Grazing adds to the effects of cutting in that grazers feed selectively on the more-palatable plants, compress or loosen the ground by trampling, and fertilize grassland patches by urination and the deposition of dung. Accordingly, the changes in the plant community following grazing affect insect community structure in a complex way and make the habitat more heterogeneous than a homogeneous cutting regime. Further, grazing is a gradual form of vegetation removal, except at high stocking densities, and thereby differs from the large-scale disturbance of cutting (or burning). Cattle feed on taller vegetation than sheep and may open up tall vegetation. The cattle’s trampling effects are usually high compared to those of sheep and enhance vegetation heterogeneity with disturbed and bare areas that improve habitat quality of many invertebrates. High cattle densities, however, lead to short and uniform swards and create problems due to vegetation damage, especially on wetter soils and on slopes. Most of the nutrients removed by grazing are returned through the deposition of urine and dung. Cow dung harbors a unique and spe-ciose insect community. The breakdown of ungulate dung in temperate environments is enhanced by fly maggots, such as Scatophaga sp. and dung-burying beetles such as the scarabeid Geotrupes sp. Deposition of bovine dung poses no problems where bovines have an evolutionarily associated fauna that exploits the fecal resources. However, in Australia, native detritivores could not process cow dung because cows were brought over by the first English colonists only at the end of the 18th century. The loss of pasture under dung has imposed a huge economic problem to agriculture in Australia, and only the decision in 1963 to establish African dung beetles there led to a solution.

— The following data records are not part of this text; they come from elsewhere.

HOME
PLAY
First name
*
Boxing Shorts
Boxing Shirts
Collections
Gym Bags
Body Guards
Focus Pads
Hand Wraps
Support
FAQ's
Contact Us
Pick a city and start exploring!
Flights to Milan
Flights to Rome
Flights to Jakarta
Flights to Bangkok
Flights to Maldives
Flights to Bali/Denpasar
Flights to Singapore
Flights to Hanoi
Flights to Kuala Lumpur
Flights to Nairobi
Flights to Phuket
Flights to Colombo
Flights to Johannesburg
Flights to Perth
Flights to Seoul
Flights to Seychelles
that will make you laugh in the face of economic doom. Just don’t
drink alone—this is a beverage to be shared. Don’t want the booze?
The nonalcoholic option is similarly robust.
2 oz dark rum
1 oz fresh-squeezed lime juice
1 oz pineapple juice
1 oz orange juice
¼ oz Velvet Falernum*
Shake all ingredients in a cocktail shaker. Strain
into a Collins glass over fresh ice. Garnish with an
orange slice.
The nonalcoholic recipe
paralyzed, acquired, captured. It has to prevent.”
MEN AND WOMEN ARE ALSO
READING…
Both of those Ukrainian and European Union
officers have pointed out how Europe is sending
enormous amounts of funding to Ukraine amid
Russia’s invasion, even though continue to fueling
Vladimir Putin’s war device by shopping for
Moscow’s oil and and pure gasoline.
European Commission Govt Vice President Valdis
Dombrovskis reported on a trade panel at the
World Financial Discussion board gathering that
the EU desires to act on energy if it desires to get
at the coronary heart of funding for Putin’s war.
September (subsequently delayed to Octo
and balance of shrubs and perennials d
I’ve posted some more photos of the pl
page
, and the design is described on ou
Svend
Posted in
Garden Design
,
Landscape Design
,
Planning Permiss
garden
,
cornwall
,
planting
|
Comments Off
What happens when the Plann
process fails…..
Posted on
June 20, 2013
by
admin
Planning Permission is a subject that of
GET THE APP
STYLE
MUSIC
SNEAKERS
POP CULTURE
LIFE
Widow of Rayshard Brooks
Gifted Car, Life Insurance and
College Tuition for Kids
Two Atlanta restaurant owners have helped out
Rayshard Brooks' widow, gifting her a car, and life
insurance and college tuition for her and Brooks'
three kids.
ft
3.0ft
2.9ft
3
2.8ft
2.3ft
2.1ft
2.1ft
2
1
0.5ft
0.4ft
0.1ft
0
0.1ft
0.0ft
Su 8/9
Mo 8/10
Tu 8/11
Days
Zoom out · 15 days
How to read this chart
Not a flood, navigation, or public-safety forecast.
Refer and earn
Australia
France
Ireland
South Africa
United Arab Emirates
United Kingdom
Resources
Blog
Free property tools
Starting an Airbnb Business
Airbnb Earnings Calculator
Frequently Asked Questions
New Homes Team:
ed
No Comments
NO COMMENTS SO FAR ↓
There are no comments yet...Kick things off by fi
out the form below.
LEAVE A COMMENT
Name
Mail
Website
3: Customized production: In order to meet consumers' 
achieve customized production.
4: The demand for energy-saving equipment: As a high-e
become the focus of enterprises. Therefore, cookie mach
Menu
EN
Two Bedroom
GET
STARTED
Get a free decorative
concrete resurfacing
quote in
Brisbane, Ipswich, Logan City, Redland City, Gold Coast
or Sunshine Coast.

Burning grassland is less common in Europe than in America or Australia, where burning is a widespread natural phenomenon. Burning, like cutting and grazing, tends to produce a greater floristic uniformity, and it is considered to be very detrimental to grassland invertebrates. Controlled burning has been suggested as an alternative to chemical or biological control of pest arthropods. Direct effects are diverse, depend on the intensity of the burn, and include the escape of many flying insects as well as few changes in many soil insects. Indirect effects are the xeric conditions after burning and the mineral-rich regrowth after burning, which for many animals is a superior resource quality.